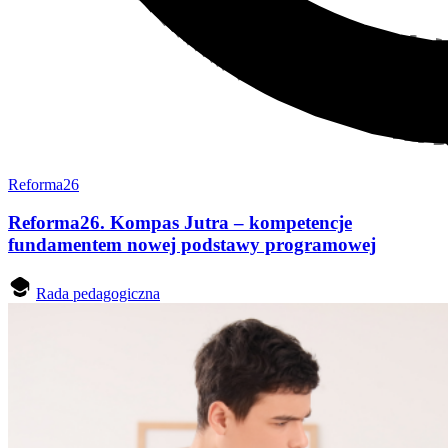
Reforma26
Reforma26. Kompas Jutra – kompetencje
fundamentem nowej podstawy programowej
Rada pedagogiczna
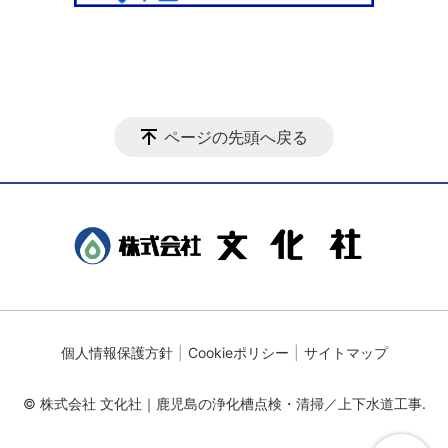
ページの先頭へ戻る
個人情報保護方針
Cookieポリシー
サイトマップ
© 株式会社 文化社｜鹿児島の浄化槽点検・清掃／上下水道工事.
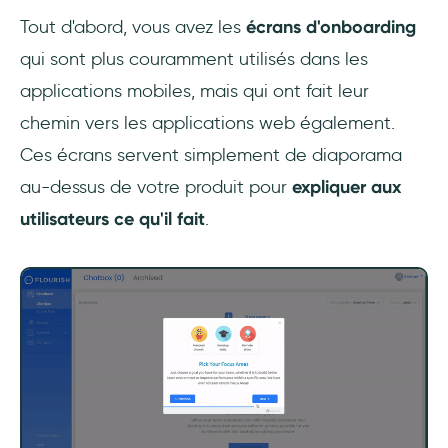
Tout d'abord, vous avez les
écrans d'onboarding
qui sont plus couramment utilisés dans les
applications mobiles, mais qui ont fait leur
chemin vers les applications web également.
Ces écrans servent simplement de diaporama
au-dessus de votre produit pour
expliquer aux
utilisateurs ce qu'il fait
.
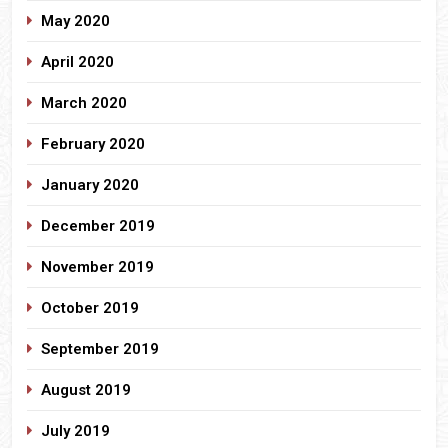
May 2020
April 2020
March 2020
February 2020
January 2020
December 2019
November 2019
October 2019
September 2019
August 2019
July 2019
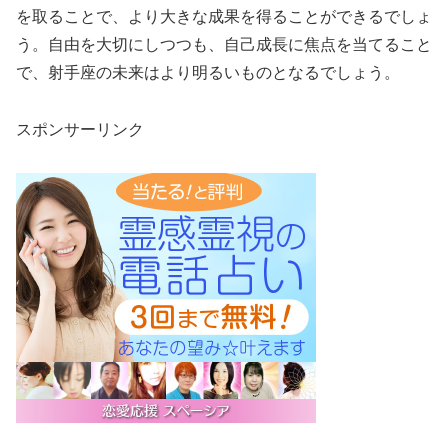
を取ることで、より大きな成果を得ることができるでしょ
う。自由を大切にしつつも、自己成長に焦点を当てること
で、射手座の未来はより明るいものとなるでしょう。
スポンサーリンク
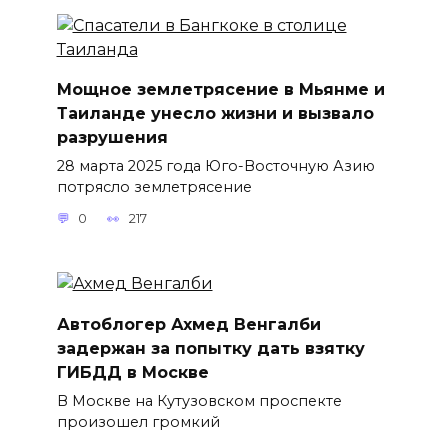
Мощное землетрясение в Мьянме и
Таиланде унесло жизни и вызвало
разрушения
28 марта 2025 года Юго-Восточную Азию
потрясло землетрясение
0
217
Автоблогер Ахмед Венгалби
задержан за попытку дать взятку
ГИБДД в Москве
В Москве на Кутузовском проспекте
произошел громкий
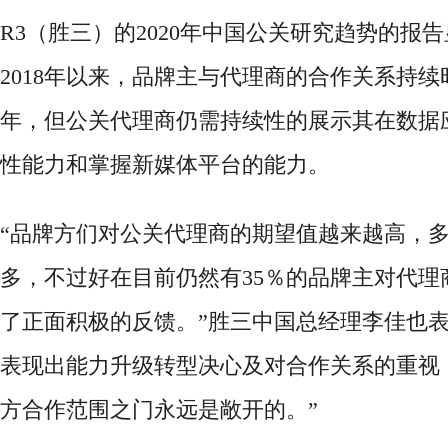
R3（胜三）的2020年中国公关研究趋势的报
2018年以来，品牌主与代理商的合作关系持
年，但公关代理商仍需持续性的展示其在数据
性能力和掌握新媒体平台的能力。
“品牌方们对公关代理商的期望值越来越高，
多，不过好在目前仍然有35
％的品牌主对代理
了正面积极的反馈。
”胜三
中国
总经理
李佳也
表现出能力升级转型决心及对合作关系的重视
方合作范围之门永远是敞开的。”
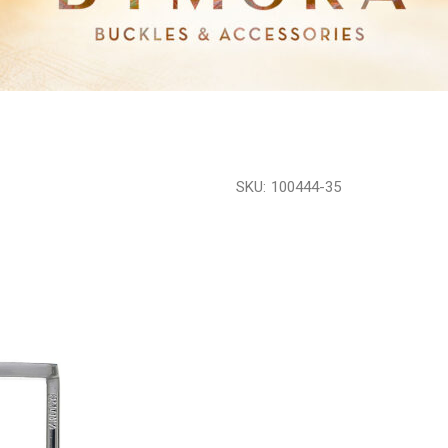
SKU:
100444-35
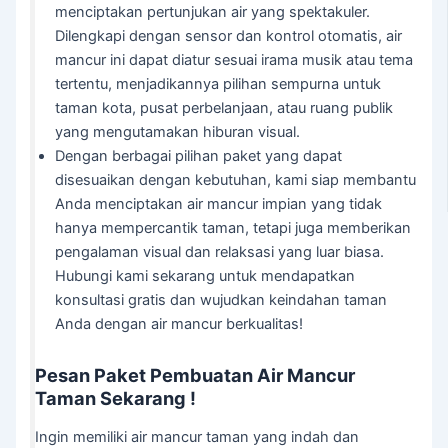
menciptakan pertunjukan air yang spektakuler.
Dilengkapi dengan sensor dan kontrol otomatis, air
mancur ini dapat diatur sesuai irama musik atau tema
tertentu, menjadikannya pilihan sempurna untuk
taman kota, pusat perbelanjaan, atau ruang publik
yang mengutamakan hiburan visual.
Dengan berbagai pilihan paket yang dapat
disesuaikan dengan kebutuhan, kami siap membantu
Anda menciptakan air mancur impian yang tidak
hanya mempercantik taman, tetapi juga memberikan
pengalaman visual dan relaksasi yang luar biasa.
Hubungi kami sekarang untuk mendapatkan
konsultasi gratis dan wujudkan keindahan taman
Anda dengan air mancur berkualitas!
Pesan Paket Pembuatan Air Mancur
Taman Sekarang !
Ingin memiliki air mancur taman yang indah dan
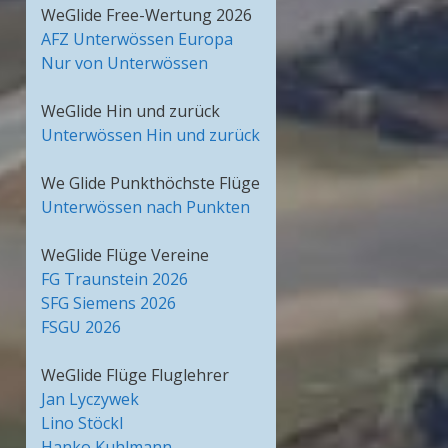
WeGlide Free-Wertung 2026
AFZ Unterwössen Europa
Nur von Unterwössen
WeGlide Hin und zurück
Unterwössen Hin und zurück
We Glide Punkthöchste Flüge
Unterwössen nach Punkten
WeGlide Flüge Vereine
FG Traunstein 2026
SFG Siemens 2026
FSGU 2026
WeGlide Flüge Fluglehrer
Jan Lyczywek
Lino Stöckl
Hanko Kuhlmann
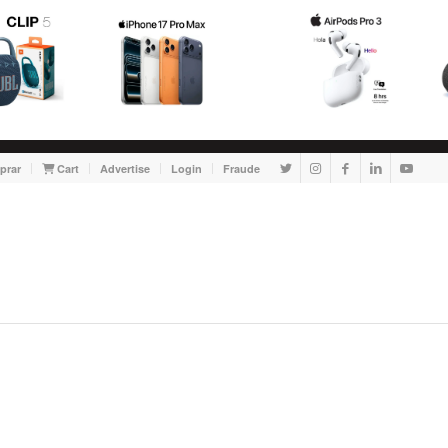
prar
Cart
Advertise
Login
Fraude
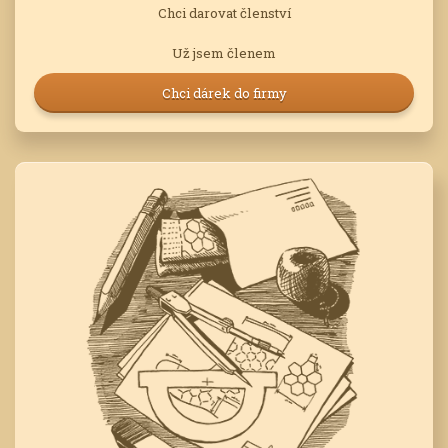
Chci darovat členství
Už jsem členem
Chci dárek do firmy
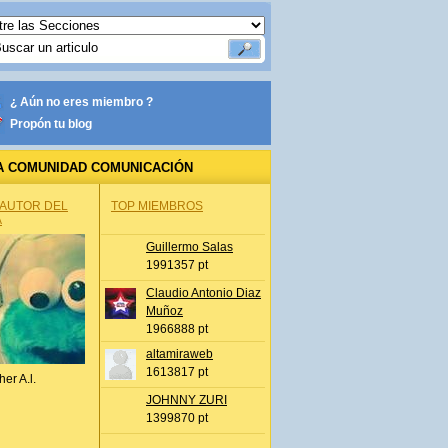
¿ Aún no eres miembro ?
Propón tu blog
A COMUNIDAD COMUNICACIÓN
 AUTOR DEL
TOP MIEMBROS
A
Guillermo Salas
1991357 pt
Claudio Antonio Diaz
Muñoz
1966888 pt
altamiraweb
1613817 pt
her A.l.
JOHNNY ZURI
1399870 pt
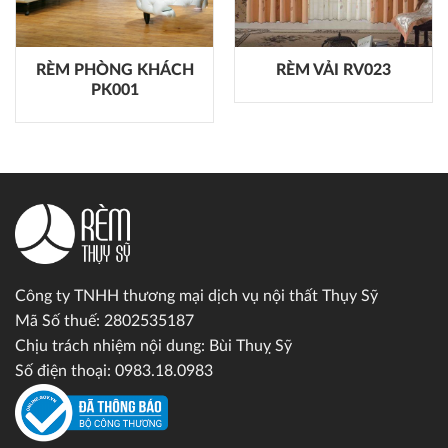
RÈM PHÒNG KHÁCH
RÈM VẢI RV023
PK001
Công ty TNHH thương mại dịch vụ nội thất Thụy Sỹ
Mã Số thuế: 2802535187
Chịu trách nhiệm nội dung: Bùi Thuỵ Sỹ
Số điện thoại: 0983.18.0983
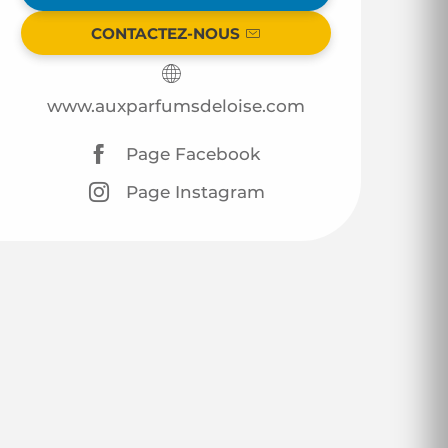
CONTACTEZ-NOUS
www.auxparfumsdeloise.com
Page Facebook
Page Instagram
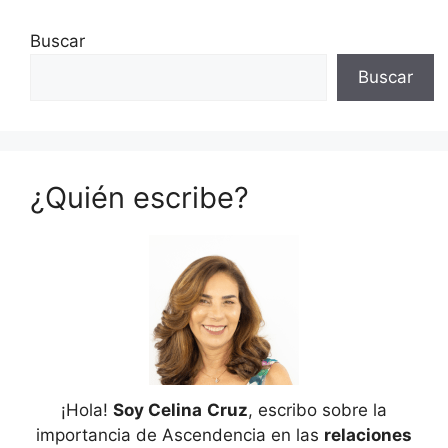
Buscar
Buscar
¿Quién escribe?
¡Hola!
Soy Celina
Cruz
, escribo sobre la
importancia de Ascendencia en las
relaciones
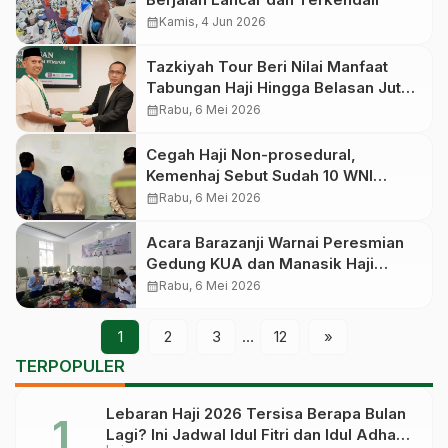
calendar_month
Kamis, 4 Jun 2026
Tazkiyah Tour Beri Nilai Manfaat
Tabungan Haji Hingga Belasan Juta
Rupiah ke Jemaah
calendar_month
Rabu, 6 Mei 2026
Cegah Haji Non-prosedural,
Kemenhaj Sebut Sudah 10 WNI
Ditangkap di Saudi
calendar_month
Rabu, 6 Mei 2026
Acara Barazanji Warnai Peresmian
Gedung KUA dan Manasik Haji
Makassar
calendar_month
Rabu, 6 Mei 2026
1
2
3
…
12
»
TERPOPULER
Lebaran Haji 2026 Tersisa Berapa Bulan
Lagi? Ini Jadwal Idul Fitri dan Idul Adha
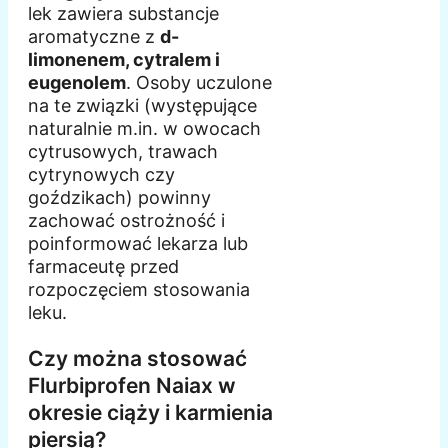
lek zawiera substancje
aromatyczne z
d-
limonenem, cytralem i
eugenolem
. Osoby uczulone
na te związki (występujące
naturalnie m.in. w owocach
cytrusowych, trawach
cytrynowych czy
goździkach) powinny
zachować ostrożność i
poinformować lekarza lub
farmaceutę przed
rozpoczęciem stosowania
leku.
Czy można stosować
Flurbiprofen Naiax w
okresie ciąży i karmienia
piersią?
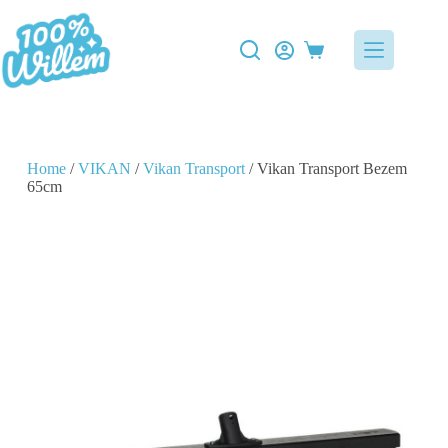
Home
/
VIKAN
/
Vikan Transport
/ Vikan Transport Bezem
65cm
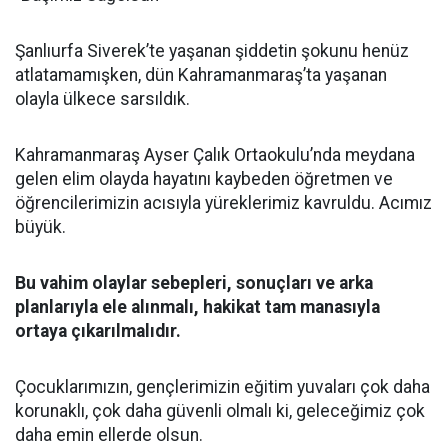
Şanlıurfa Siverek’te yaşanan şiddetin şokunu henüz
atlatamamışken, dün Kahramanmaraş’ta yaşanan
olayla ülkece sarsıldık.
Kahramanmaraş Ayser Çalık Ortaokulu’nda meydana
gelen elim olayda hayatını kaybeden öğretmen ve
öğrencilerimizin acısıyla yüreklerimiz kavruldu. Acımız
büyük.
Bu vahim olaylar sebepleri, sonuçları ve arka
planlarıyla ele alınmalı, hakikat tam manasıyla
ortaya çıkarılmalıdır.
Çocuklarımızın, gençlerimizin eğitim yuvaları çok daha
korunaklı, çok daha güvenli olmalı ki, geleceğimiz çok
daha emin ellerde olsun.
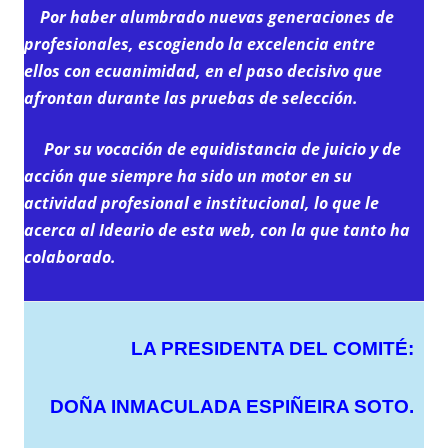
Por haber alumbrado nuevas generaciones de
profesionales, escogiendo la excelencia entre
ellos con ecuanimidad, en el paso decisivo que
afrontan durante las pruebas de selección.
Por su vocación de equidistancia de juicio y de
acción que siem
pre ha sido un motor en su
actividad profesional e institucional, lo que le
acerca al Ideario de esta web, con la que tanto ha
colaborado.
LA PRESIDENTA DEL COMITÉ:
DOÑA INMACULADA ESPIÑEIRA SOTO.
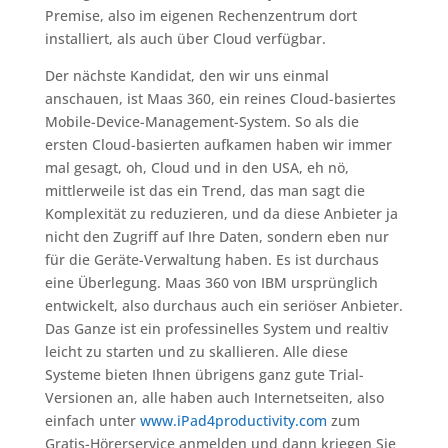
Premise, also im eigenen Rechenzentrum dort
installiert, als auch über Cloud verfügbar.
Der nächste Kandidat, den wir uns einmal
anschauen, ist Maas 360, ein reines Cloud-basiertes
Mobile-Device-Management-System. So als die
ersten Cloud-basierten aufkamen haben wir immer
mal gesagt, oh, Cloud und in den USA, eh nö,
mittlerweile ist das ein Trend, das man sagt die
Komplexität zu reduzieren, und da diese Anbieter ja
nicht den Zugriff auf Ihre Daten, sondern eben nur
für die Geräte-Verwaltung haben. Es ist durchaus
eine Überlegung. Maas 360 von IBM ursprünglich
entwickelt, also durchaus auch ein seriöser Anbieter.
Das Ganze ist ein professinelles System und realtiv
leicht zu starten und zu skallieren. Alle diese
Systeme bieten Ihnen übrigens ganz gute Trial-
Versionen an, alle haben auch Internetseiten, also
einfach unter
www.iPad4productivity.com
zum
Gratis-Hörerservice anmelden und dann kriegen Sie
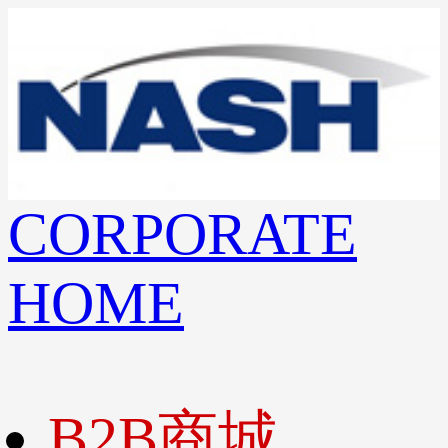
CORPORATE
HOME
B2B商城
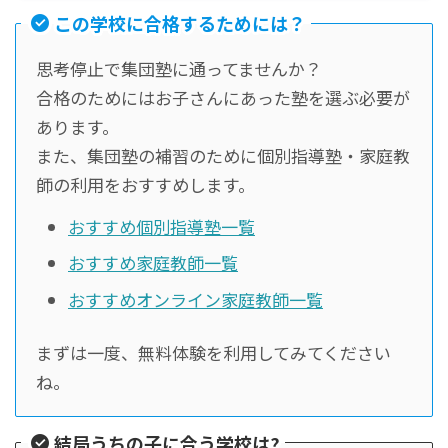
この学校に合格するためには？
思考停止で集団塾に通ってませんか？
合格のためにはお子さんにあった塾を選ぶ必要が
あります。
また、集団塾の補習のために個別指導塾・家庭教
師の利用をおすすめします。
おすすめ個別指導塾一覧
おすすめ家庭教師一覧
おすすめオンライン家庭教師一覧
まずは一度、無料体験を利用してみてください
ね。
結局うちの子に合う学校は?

_WHAT TO DO_. Print the listing verbatim, images excluded.

_TASK OUTPUT_.
Reforma26
Reforma26. Kompas Jutra – kompetencje
fundamentem nowej podstawy programowej
Rada pedagogiczna
ページの先頭へ戻る
個人情報保護方針
Cookieポリシー
サイトマップ
© 株式会社 文化社｜鹿児島の浄化槽点検・清掃／上下水道工事.
Tout d'abord, vous avez les
écrans d'onboarding
qui sont plus couramment utilisés dans les
applications mobiles, mais qui ont fait leur
chemin vers les applications web également.
Ces écrans servent simplement de diaporama
au-dessus de votre produit pour
expliquer aux
utilisateurs ce qu'il fait
.
May 2020
April 2020
March 2020
February 2020
January 2020
December 2019
November 2019
October 2019
September 2019
August 2019
July 2019
を取ることで、より大きな成果を得ることができるでしょ
う。自由を大切にしつつも、自己成長に焦点を当てること
で、射手座の未来はより明るいものとなるでしょう。
スポンサーリンク
Мощное землетрясение в Мьянме и
Таиланде унесло жизни и вызвало
разрушения
28 марта 2025 года Юго-Восточную Азию
потрясло землетрясение
0
217
Автоблогер Ахмед Венгалби
задержан за попытку дать взятку
ГИБДД в Москве
В Москве на Кутузовском проспекте
произошел громкий
R3（胜三）的2020年中国公关研究趋势的报
2018年以来，品牌主与代理商的合作关系持
年，但公关代理商仍需持续性的展示其在数据
性能力和掌握新媒体平台的能力。
“品牌方们对公关代理商的期望值越来越高，
多，不过好在目前仍然有35
％的品牌主对代理
了正面积极的反馈。
”胜三
中国
总经理
李佳也
表现出能力升级转型决心及对合作关系的重视
方合作范围之门永远是敞开的。”
SKU:
100444-35
menciptakan pertunjukan air yang spektakuler.
Dilengkapi dengan sensor dan kontrol otomatis, air
mancur ini dapat diatur sesuai irama musik atau tema
tertentu, menjadikannya pilihan sempurna untuk
taman kota, pusat perbelanjaan, atau ruang publik
yang mengutamakan hiburan visual.
Dengan berbagai pilihan paket yang dapat
disesuaikan dengan kebutuhan, kami siap membantu
Anda menciptakan air mancur impian yang tidak
hanya mempercantik taman, tetapi juga memberikan
pengalaman visual dan relaksasi yang luar biasa.
Hubungi kami sekarang untuk mendapatkan
konsultasi gratis dan wujudkan keindahan taman
Anda dengan air mancur berkualitas!
Pesan Paket Pembuatan Air Mancur
Taman Sekarang !
Ingin memiliki air mancur taman yang indah dan
WeGlide Free-Wertung 2026
AFZ Unterwössen Europa
Nur von Unterwössen
WeGlide Hin und zurück
Unterwössen Hin und zurück
We Glide Punkthöchste Flüge
Unterwössen nach Punkten
WeGlide Flüge Vereine
FG Traunstein 2026
SFG Siemens 2026
FSGU 2026
WeGlide Flüge Fluglehrer
Jan Lyczywek
Lino Stöckl
Hanko Kuhlmann
prar
Cart
Advertise
Login
Fraude
Chci darovat členství
Už jsem členem
Chci dárek do firmy
¿ Aún no eres miembro ?
Propón tu blog
A COMUNIDAD COMUNICACIÓN
 AUTOR DEL
TOP MIEMBROS
A
Guillermo Salas
1991357 pt
Claudio Antonio Diaz
Muñoz
1966888 pt
altamiraweb
1613817 pt
her A.l.
JOHNNY ZURI
1399870 pt
RÈM PHÒNG KHÁCH
RÈM VẢI RV023
PK001
Công ty TNHH thương mại dịch vụ nội thất Thụy Sỹ
Mã Số thuế: 2802535187
Chịu trách nhiệm nội dung: Bùi Thuỵ Sỹ
Số điện thoại: 0983.18.0983
CONTACTEZ-NOUS
www.auxparfumsdeloise.com
Page Facebook
Page Instagram
Buscar
Buscar
¿Quién escribe?
¡Hola!
Soy Celina
Cruz
, escribo sobre la
importancia de Ascendencia en las
relaciones
calendar_month
Kamis, 4 Jun 2026
Tazkiyah Tour Beri Nilai Manfaat
Tabungan Haji Hingga Belasan Juta
Rupiah ke Jemaah
calendar_month
Rabu, 6 Mei 2026
Cegah Haji Non-prosedural,
Kemenhaj Sebut Sudah 10 WNI
Ditangkap di Saudi
calendar_month
Rabu, 6 Mei 2026
Acara Barazanji Warnai Peresmian
Gedung KUA dan Manasik Haji
Makassar
calendar_month
Rabu, 6 Mei 2026
1
2
3
…
12
»
TERPOPULER
Lebaran Haji 2026 Tersisa Berapa Bulan
Lagi? Ini Jadwal Idul Fitri dan Idul Adha
lek zawiera substancje
aromatyczne z
d-
limonenem, cytralem i
eugenolem
. Osoby uczulone
na te związki (występujące
naturalnie m.in. w owocach
cytrusowych, trawach
cytrynowych czy
goździkach) powinny
zachować ostrożność i
poinformować lekarza lub
farmaceutę przed
rozpoczęciem stosowania
leku.
Czy można stosować
Flurbiprofen Naiax w
okresie ciąży i karmienia
piersią?
Home
/
VIKAN
/
Vikan Transport
/ Vikan Transport Bezem
65cm
Şanlıurfa Siverek’te yaşanan şiddetin şokunu henüz
atlatamamışken, dün Kahramanmaraş’ta yaşanan
olayla ülkece sarsıldık.
Kahramanmaraş Ayser Çalık Ortaokulu’nda meydana
gelen elim olayda hayatını kaybeden öğretmen ve
öğrencilerimizin acısıyla yüreklerimiz kavruldu. Acımız
büyük.
Bu vahim olaylar sebepleri, sonuçları ve arka
planlarıyla ele alınmalı, hakikat tam manasıyla
ortaya çıkarılmalıdır.
Çocuklarımızın, gençlerimizin eğitim yuvaları çok daha
korunaklı, çok daha güvenli olmalı ki, geleceğimiz çok
daha emin ellerde olsun.
Por haber alumbrado nuevas generaciones de
profesionales, escogiendo la excelencia entre
ellos con ecuanimidad, en el paso decisivo que
afrontan durante las pruebas de selección.
Por su vocación de equidistancia de juicio y de
acción que siem
pre ha sido un motor en su
actividad profesional e institucional, lo que le
acerca al Ideario de esta web, con la que tanto ha
colaborado.
LA PRESIDENTA DEL COMITÉ:
DOÑA INMACULADA ESPIÑEIRA SOTO.
Premise, also im eigenen Rechenzentrum dort
installiert, als auch über Cloud verfügbar.
Der nächste Kandidat, den wir uns einmal
anschauen, ist Maas 360, ein reines Cloud-basiertes
Mobile-Device-Management-System. So als die
ersten Cloud-basierten aufkamen haben wir immer
mal gesagt, oh, Cloud und in den USA, eh nö,
mittlerweile ist das ein Trend, das man sagt die
Komplexität zu reduzieren, und da diese Anbieter ja
nicht den Zugriff auf Ihre Daten, sondern eben nur
für die Geräte-Verwaltung haben. Es ist durchaus
eine Überlegung. Maas 360 von IBM ursprünglich
entwickelt, also durchaus auch ein seriöser Anbieter.
Das Ganze ist ein professinelles System und realtiv
leicht zu starten und zu skallieren. Alle diese
Systeme bieten Ihnen übrigens ganz gute Trial-
Versionen an, alle haben auch Internetseiten, also
einfach unter
www.iPad4productivity.com
zum
Gratis-Hörerservice anmelden und dann kriegen Sie
CORPORATE
HOME
B2B商城
この学校に合格するためには？
思考停止で集団塾に通ってませんか？
合格のためにはお子さんにあった塾を選ぶ必要が
あります。
また、集団塾の補習のために個別指導塾・家庭教
師の利用をおすすめします。
おすすめ個別指導塾一覧
おすすめ家庭教師一覧
おすすめオンライン家庭教師一覧
まずは一度、無料体験を利用してみてください
ね。
結局うちの子に合う学校は?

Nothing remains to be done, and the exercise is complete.